US President Barack Obama’s announcement on September 10 of an extended US bombing campaign in both Iraq and Syria, in a “relentless effort to take out ISIL wherever they exist”, suggests for the US administration at least, the lessons of the Iraq war have not been learned.
Despite a declaration that airstrikes would be coordinated with the movements of local forces fighting against IS, the scale and spread of the aerial campaign undermines the ability of a coalition to defeat IS. Put short, it does not appear as if the administration grasps the nature of the conflict, or indeed the methodology required for defeating IS.
In his statement, the President outlined the counter-terrorism campaign, to be implemented by “using our air power and our support for partner forces on the ground”. However, Obama faces a dilemma; if the US uses airstrikes as a means of “degrading and dismantling” IS, they risk perpetuating the Middle Eastern image of America as ‘The Great Satan’ when innocent civilians are killed, whether by the strikes themselves or the ensuing devastation. By contrast, not implementing airstrikes where they may be effective allows the Islamic State to continue expanding into the region. In essence, neither strategy is tenable as it would result in the deaths of civilians, so a balance must be found.

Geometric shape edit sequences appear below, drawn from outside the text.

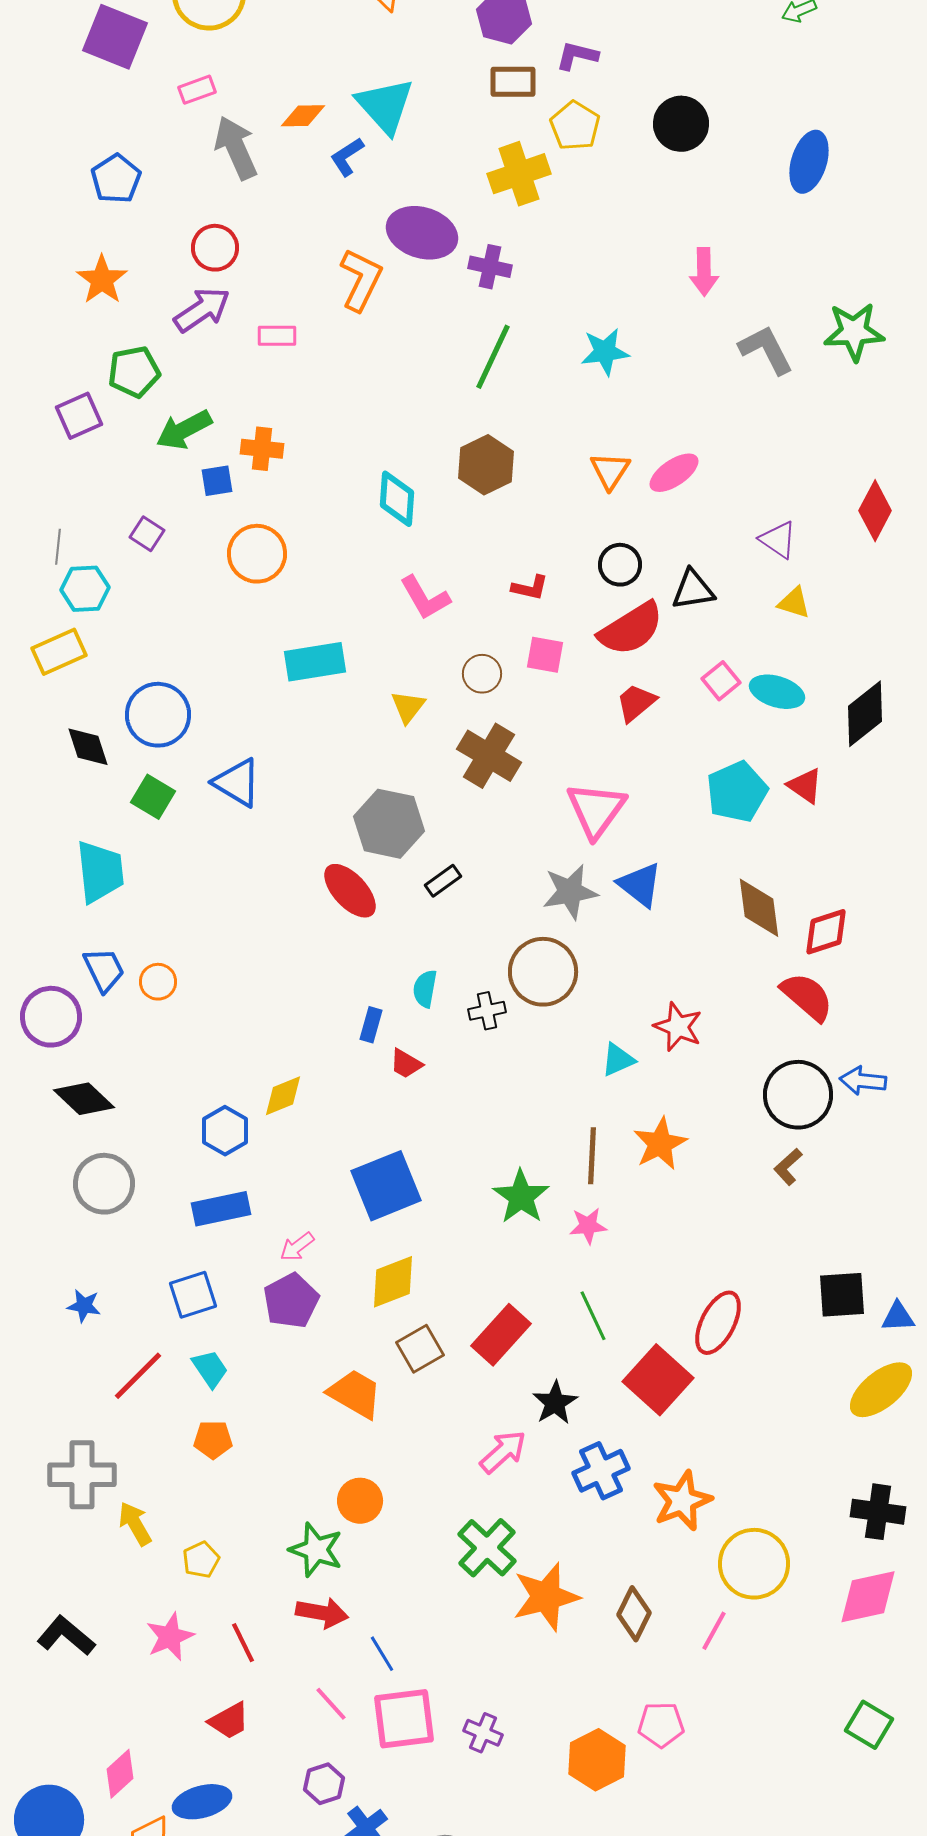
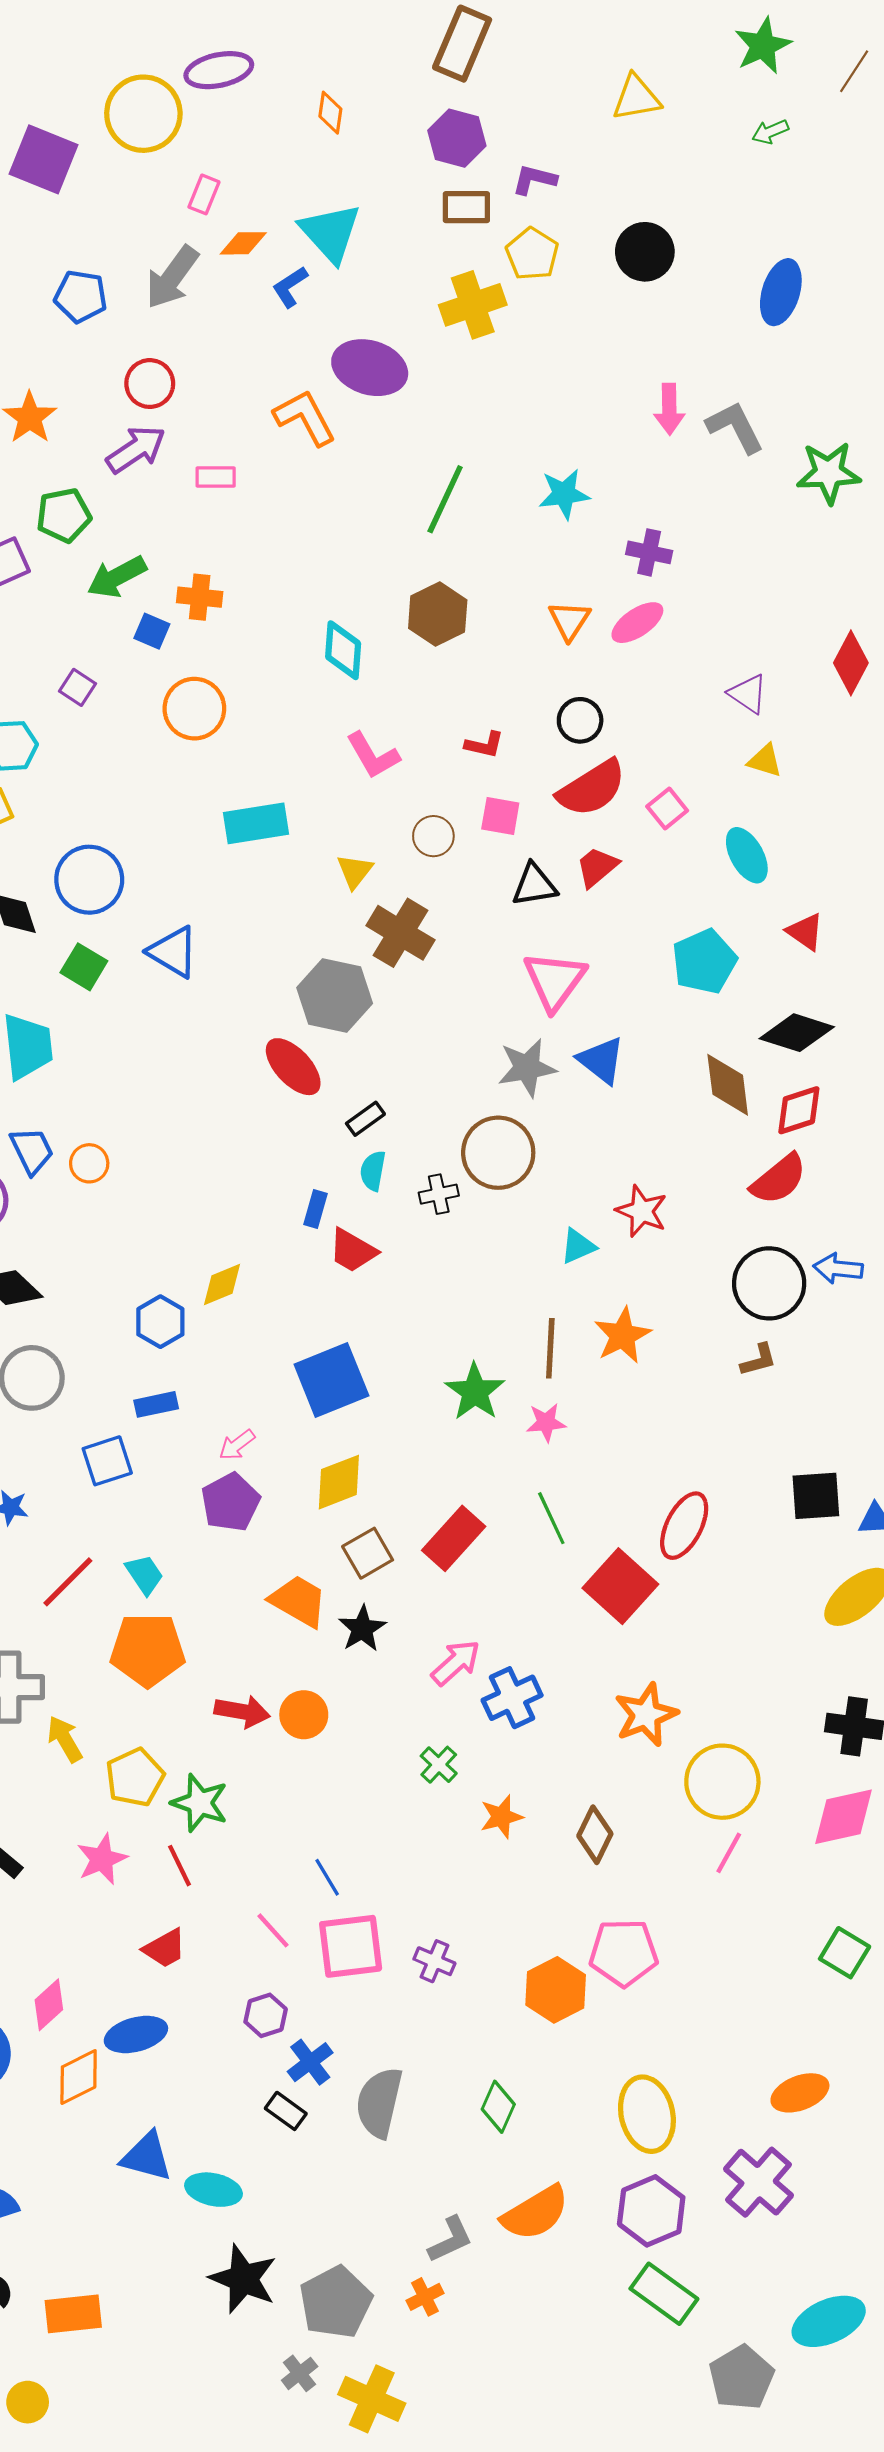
pink rectangle: (197, 90) -> (204, 194), moved, turned -48
gray arrow: (236, 148) -> (172, 277), turned -120
blue pentagon: (116, 179) -> (81, 296), moved, turned -30
purple cross: (490, 267) -> (649, 552), moved
orange L-shape: (361, 280) -> (305, 418), turned -54
gray L-shape: (766, 350) -> (735, 427), moved
blue square: (217, 481) -> (152, 631), turned 32
black triangle: (693, 590) -> (534, 885), moved
pink square: (721, 681) -> (667, 808), moved
cyan ellipse: (777, 692) -> (747, 855), turned 44
black diamond: (865, 714) -> (797, 1033), moved, turned 56
brown cross: (489, 756) -> (400, 933), moved
red triangle: (805, 786) -> (805, 932), moved
black rectangle: (443, 881) -> (365, 1119), moved
red semicircle: (807, 997) -> (779, 1179), turned 100
red trapezoid: (406, 1064) -> (353, 1250), size x1.4
brown L-shape: (788, 1167) -> (759, 1360), turned -153
blue rectangle: (221, 1209) -> (156, 1404), size x0.7
blue square: (193, 1295) -> (107, 1461), moved
black star: (555, 1403) -> (362, 1629), moved
orange pentagon: (213, 1440) -> (148, 1650), size x1.8
blue cross: (601, 1471) -> (512, 1698), moved
green cross: (487, 1548) -> (439, 1765), size x0.6
green star: (316, 1550) -> (200, 1803), moved
yellow pentagon: (201, 1560) -> (135, 1777), size x1.5
orange star: (546, 1597) -> (501, 1817), size x0.6
red arrow: (322, 1613) -> (242, 1712), moved
pink line: (714, 1631) -> (729, 1853), moved
pink pentagon: (661, 1725) -> (624, 1953), size x1.4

US airstrikes have proven their effectiveness against IS forces, namely those aimed to relieve pressure placed on the Yazidi people trapped on Mount Sinjar in early August. Yet they must be viewed within their own context. It was only in combination that aid drops to the stranded Yazidis, airstrikes and the ability of the Peshmerga broke the siege. In such an instance lies the misunderstanding officials and commentators have about the conflict; that the importance of one must naturally outweigh that of others.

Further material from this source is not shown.